Так воскликнув, как будто шутя журила хозяйку, она схватила Моргиану за руки, сжала их и оттолкнула развязным жестом бесцеремонной натуры.
– Ах вы, монахиня! – повторила Гервак, беззастенчиво изучая ее лицо, начавшее дрожать от злобы. – Так слушайте, – продолжала она, переходя в одержанный тон, – я здесь затем, чтобы узнать, – а что узнать, вы понимаете сами.
– Еще не было случая, – сказала Моргиана.
– Да?! Но вы получили!
– Конечно.
– Прекрасно. – Гервак посмотрела на нее с тонким соображением. – Следовательно, вы ждете подходящих обстоятельств или… как?
– Я жду… – начала Моргиана, но не кончила и решилась прекратить выпытывание. – Надеюсь, вы не будете добровольно затягивать вашу роль в этом деле, о котором лучше молчать.
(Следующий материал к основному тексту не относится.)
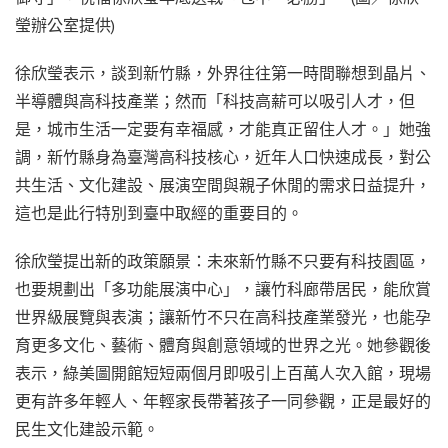
瑩辦公室提供)
徐欣瑩表示，談到新竹縣，外界往往第一時間聯想到晶片、
半導體與高科技產業；然而「科技高薪可以吸引人才，但
是，城市生活一定要有幸福感，才能真正留住人才。」她強
調，新竹縣身為臺灣高科技核心，近年人口快速成長，對公
共生活、文化建設、展演空間與親子休閒的需求日益提升，
這也是此行特別到臺中取經的重要目的。
徐欣瑩提出新的政策願景：未來新竹縣不只要有科技園區，
也要規劃出「多功能展演中心」，讓竹科廊帶居民，能欣賞
世界級展覽與表演；讓新竹不只在高科技產業發光，也能孕
育更多文化、藝術、體育與創意領域的世界之光。她參觀後
表示，綠美圖開館短短兩個月即吸引上百萬人次入館，現場
更有許多年輕人、年輕家長帶著孩子一同參觀，正是最好的
民生文化建設示範。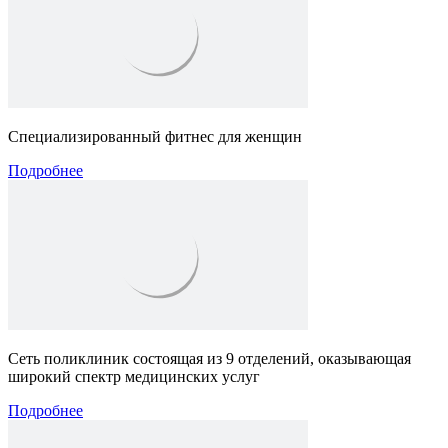
Специализированный фитнес для женщин
Подробнее
Сеть поликлиник состоящая из 9 отделений, оказывающая
широкий спектр медицинских услуг
Подробнее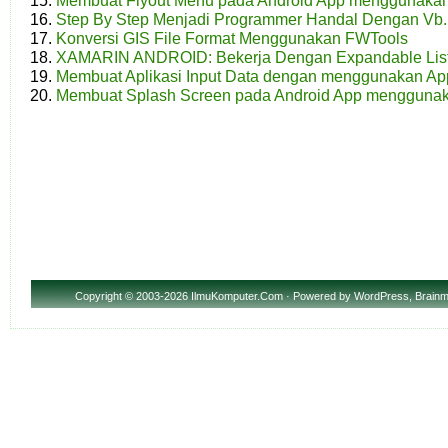
Membuat Flyout Menu pada Android App menggunaka
Step By Step Menjadi Programmer Handal Dengan Vb.N
Konversi GIS File Format Menggunakan FWTools
XAMARIN ANDROID: Bekerja Dengan Expandable Lis
Membuat Aplikasi Input Data dengan menggunakan Ap
Membuat Splash Screen pada Android App mengguna
Copyright
© 2003-2026 IlmuKomputer.Com · Powered by
WordPress
,
Brainm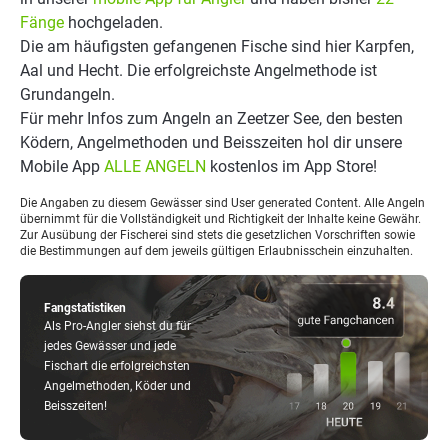
Fänge
hochgeladen.
Die am häufigsten gefangenen Fische sind hier Karpfen,
Aal und Hecht. Die erfolgreichste Angelmethode ist
Grundangeln.
Für mehr Infos zum Angeln an Zeetzer See, den besten
Ködern, Angelmethoden und Beisszeiten hol dir unsere
Mobile App
ALLE ANGELN
kostenlos im App Store!
Die Angaben zu diesem Gewässer sind User generated Content. Alle Angeln
übernimmt für die Vollständigkeit und Richtigkeit der Inhalte keine Gewähr.
Zur Ausübung der Fischerei sind stets die gesetzlichen Vorschriften sowie
die Bestimmungen auf dem jeweils gültigen Erlaubnisschein einzuhalten.
Fangstatistiken
Als Pro-Angler siehst du für
jedes Gewässer und jede
Fischart die erfolgreichsten
Angelmethoden, Köder und
Beisszeiten!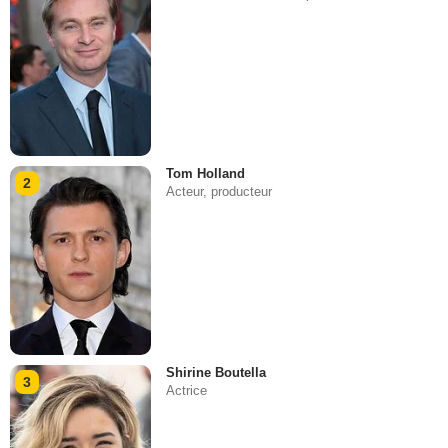
Tom Holland
2
Acteur, producteur
Shirine Boutella
3
Actrice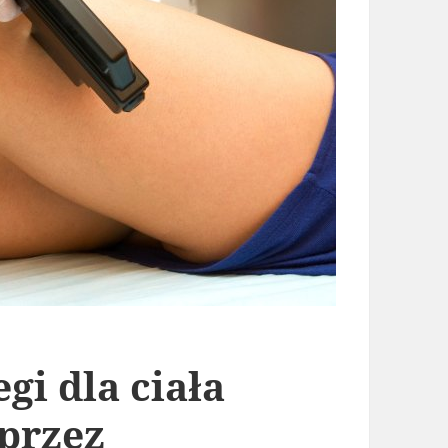
gi dla ciała
przez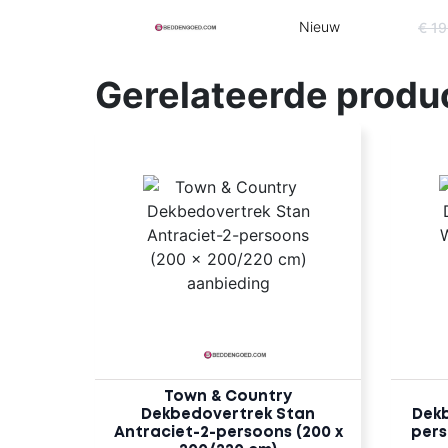
Nieuw
€ 1
Gerelateerde produ
Town & Country
Dekbedovertrek Stan
Dekb
Antraciet-2-persoons (200 x
pers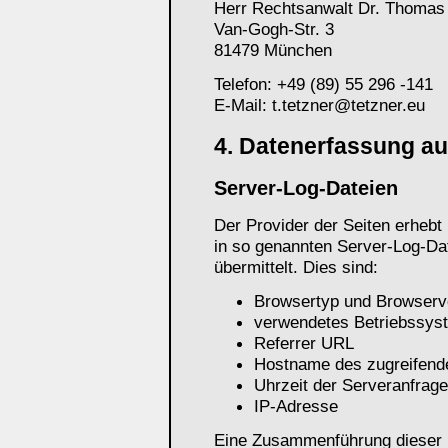
Herr Rechtsanwalt Dr. Thomas 
Van-Gogh-Str. 3
81479 München
Telefon: +49 (89) 55 296 -141
E-Mail: t.tetzner@tetzner.eu
4. Datenerfassung au
Server-Log-Dateien
Der Provider der Seiten erhebt
in so genannten Server-Log-Dat
übermittelt. Dies sind:
Browsertyp und Browserv
verwendetes Betriebssys
Referrer URL
Hostname des zugreifend
Uhrzeit der Serveranfrage
IP-Adresse
Eine Zusammenführung dieser D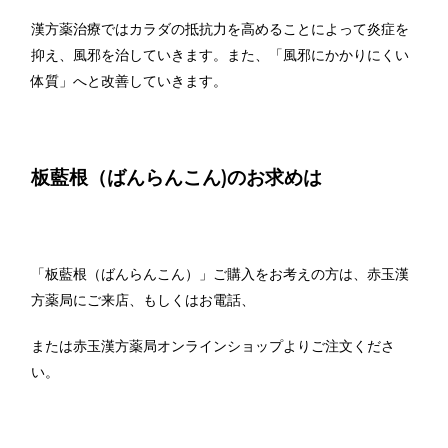
漢方薬治療ではカラダの抵抗力を高めることによって炎症を
抑え、風邪を治していきます。また、「風邪にかかりにくい
体質」へと改善していきます。
板藍根（ばんらんこん)のお求めは
「板藍根（ばんらんこん）」ご購入をお考えの方は、赤玉漢
方薬局にご来店、もしくはお電話、
または赤玉漢方薬局オンラインショップよりご注文くださ
い。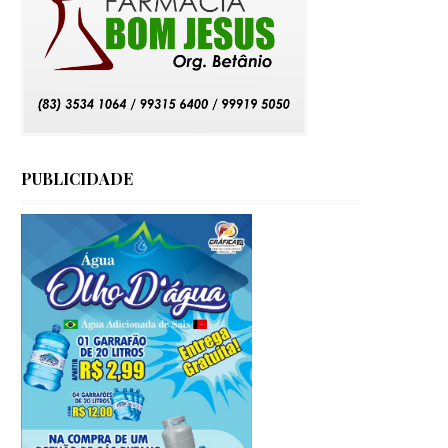
PUBLICIDADE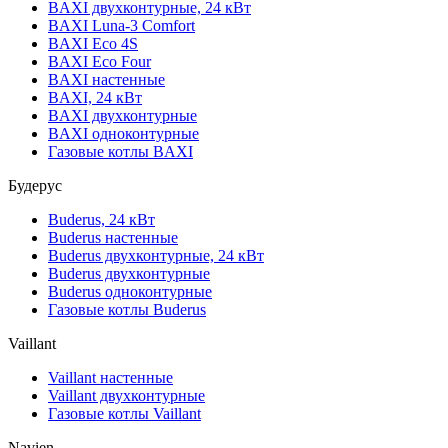
BAXI двухконтурные, 24 кВт
BAXI Luna-3 Comfort
BAXI Eco 4S
BAXI Eco Four
BAXI настенные
BAXI, 24 кВт
BAXI двухконтурные
BAXI одноконтурные
Газовые котлы BAXI
Будерус
Buderus, 24 кВт
Buderus настенные
Buderus двухконтурные, 24 кВт
Buderus двухконтурные
Buderus одноконтурные
Газовые котлы Buderus
Vaillant
Vaillant настенные
Vaillant двухконтурные
Газовые котлы Vaillant
Navien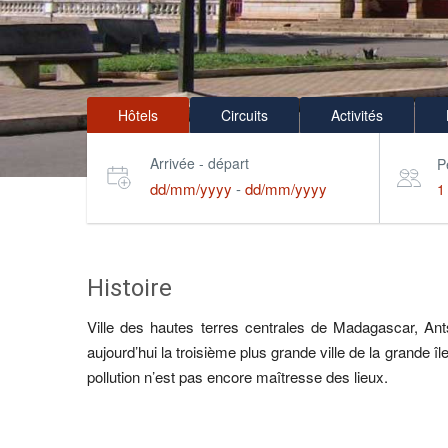
Hôtels
Circuits
Activités
Arrivée - départ
P
dd/mm/yyyy
-
dd/mm/yyyy
1
Histoire
Ville des hautes terres centrales de Madagascar, Ants
aujourd’hui la troisième plus grande ville de la grande î
pollution n’est pas encore maîtresse des lieux.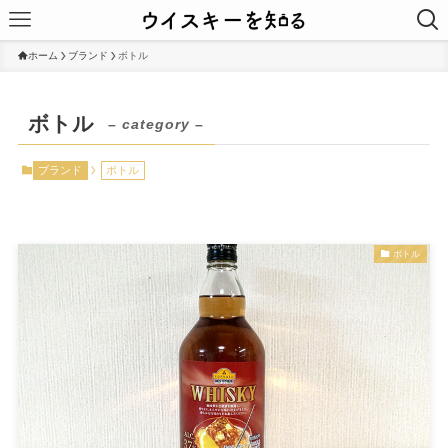
ホーム
ブランド
ボトル
ボトル
– category –
ブランド
ボトル
ボトル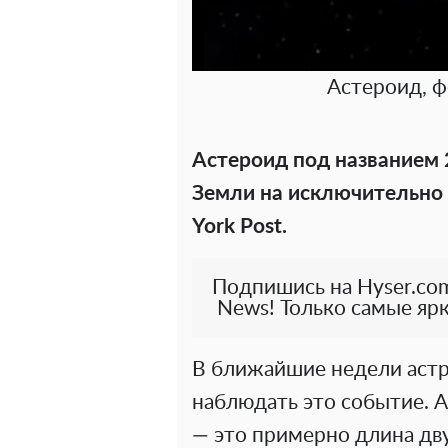
Астероид, ф
Астероид под названием
Земли на исключительно
York Post.
Подпишись на Hyser.com
News! Только самые ярк
В ближайшие недели аст
наблюдать это событие. 
— это примерно длина дв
– Не увертывайтесь, – спокойно возразила Гервак. – Во всяком таком деле я довольно осведомлена. Я предупредила вас, что разговор будет не из приятных. У вас есть сестра, молодая девушка. Она нездорова третий день; ее лечит доктор Сурдрег, который вчера вечером признался одному человеку, что находит болезнь вашей сестры странной.
– Хорошо, – сказала Моргиана, начавшая по непреклонному тону посетительницы догадываться о цели ее приезда, – я вижу, у вас имеются способы узнавать судьбу жертв вашего искусства; хотя вы меня удивляете, так как болезнь Джесси – обыкновенное затянувшееся недомогание, но позвольте спросить вас: предположим, что ее болезнь – действие яда. Как тогда понять вашу настойчивость? Как недовольство результатом или… раскаяние?
– Я вам объясню, – сказала Гервак тихо и вразумительно. – Мы нашли, что услуга, оказанная вам, стоит значительно дороже суммы, которую вы уплатили. Фабрикация яда, очень сложная, связанная с многочисленными опытами, требует значительных расходов; случился перерыв, чтобы наверстать время, нам пришлось купить вашу дозу от одного человека за очень большие деньги. Так как вы богаты, – во всяком случае, деньги сестры перейдут к вам, – мы уверены, что недоразумение будет улажено.
– Я вынуждена вам верить, – ответила Моргиана довольно спокойно, – все же я дам настоящее имя такому наглому требованию. Оно называется шантаж.
Гервак рассмеялась.
– О, нет! Всего лишь расчет на ваше благоразумие. Отбросьте сильные выражения и сообразите, с каким чувством ваша сестра может прочесть письмо, говорящее о роде ее болезни.
– Довод убедительный, но он имеет обратную сторону, так как и я не буду молчать о тех руках, которые продали мне флакон.
– Ну, вы еще совсем ребенок. У меня есть свидетели, что флакон был похищен вами из шкапа с токсинами, после того как мой муж показал вам этот яд и рассказал о его свойстве. Прислуга застала вас сходящей со стула у шкапа, а вы объяснили ей свою странную резвость желанием хорошенько рассмотреть живопись на стекле.
– Так, – сказала Моргиана в раздумьи, – и здесь я должна вам верить, потому что хорошо помню разрисованное стекло шкапа.
На стекле изображена китайская цапля среди водяных листьев и камыша.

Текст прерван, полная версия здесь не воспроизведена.